It’s just data

Electronic Forgery

Bruce Schneier: It's time for us all to migrate away from SHA-1.

What triggered this?  A collision in MD5.  I am not an expert in cryptography, but I do find this subject fascinating.  Here is what I have pieced together so far:

What does a collision mean?  One thing it does not mean is that somebody can reverse engineer 186 megabyte Debian image knowing only a 128 bit hash.

What it does, however, mean is that somebody may be able to generate another file with the same hash.  If they can then persuade you to download it, the results would appear authentic.  If able to be done in real time, this represents a man in the middle attack.

There are three hurdles, however, to overcome.

First, the attacker would have be able to generate a collision at will.  This is considerably harder than being able to find a collision - something known as the birthday paradox.  If you gather a random collection of 23 people, you have a 50% chance of finding two people with the same birthday.  However it takes gathering a total of 253 people before you have a 50% chance of finding somebody with your birthday.  Most people find these numbers to be a bit counterintuitive, but the fact is that it is much easier to find a collision than to generate a collision at will.
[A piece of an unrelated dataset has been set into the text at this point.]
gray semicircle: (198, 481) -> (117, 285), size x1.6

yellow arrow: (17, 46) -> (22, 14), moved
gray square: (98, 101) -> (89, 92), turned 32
Second, the collision would have to be something more than a random series of bits in order to be dangerous.  This presumably will require the ability to insert without detection a number of bits roughly the size of the key (128 or 160).  This would not be a problem for a download the size of a Linux distribution, but would be a bit more noticeable in a typical PGP signed message.

Third, the collision found dealt with MD5.  We are talking about SHA-1.  All other things being equal, if you were able to construct a computer which could crack MD5 in a second, the same computer would take over 136 years to crack SHA-1.  And we don't yet have a computer that can crack MD5 in a second, we only have a collision that was found after an immense amount of searching.
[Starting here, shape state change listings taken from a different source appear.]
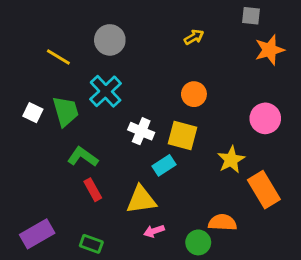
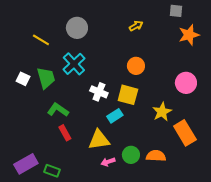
green circle: (198, 242) -> (131, 155), moved
green rectangle: (91, 244) -> (52, 171), moved

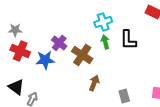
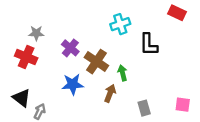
gray star: (15, 30) -> (36, 33), moved
green arrow: (105, 42) -> (123, 73), moved
blue star: (45, 60) -> (73, 84), moved

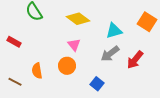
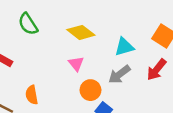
red arrow: (135, 60) -> (157, 70), moved
orange circle: (67, 66) -> (90, 90), moved

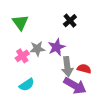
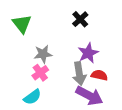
purple star: (57, 47) -> (88, 53), moved
pink cross: (22, 56) -> (40, 73), moved

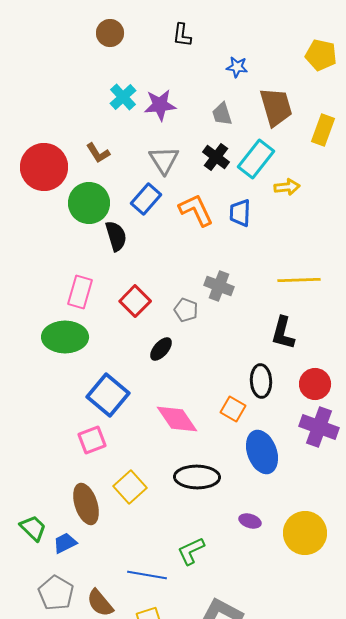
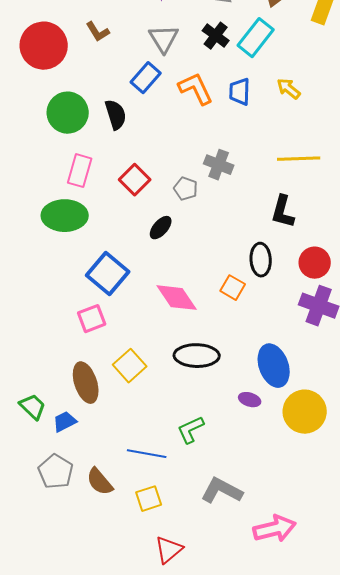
yellow arrow: (287, 187) -> (289, 89), moved, turned -135
green circle: (89, 203) -> (68, 113), moved
blue ellipse: (262, 452) -> (274, 366), moved

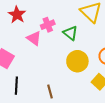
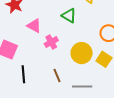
pink cross: (48, 25) -> (51, 42), moved
yellow circle: (77, 61) -> (82, 53), moved

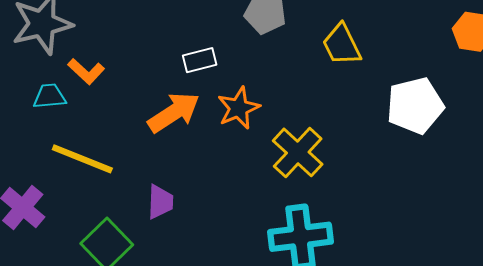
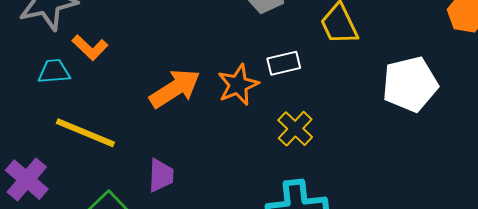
white rectangle: (200, 60) -> (284, 63), moved
yellow cross: (298, 152) -> (295, 129), size x0.7

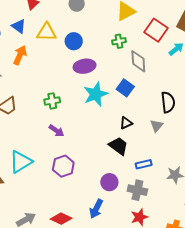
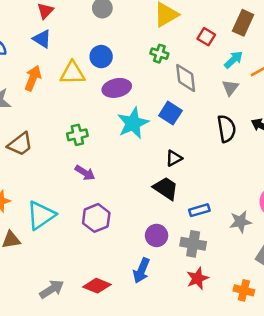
blue triangle: (19, 26) -> (42, 39), moved
red square: (156, 30) -> (206, 37), size x0.6
yellow triangle: (47, 32) -> (72, 73), moved
green cross: (119, 41) -> (159, 54), turned 32
gray triangle: (156, 126) -> (230, 88), moved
So, given all this, why the concern?  The concern is not that these hashes are vulnerable to a brute force attack, but that a shortcut can be found.  What kind of shortcut?  Here's a trivial example: one can determine that the number 123,456,789 is divisible by 9 by a simple technique: adding up the digits.  1+2+3+4+5+6+7+8+9=45 and 45 is divisible by 9, so 123,456,789 is divisible by 9.  This shortcut only works for 3 and 9, but it is much quicker than doing division.  Other numbers have other shortcuts, some seemingly nearly as hard as doing the division outright. These are merely examples of shortcuts, ones that are not likely to help with the cracking of MD5 or SHA-1, but if an appropriate shortcut can be found, all bets are off.

That's what people are concerned about.  The prevailing feeling seems to be that this is only a matter of time for MD5, but that SHA1 might last a little longer.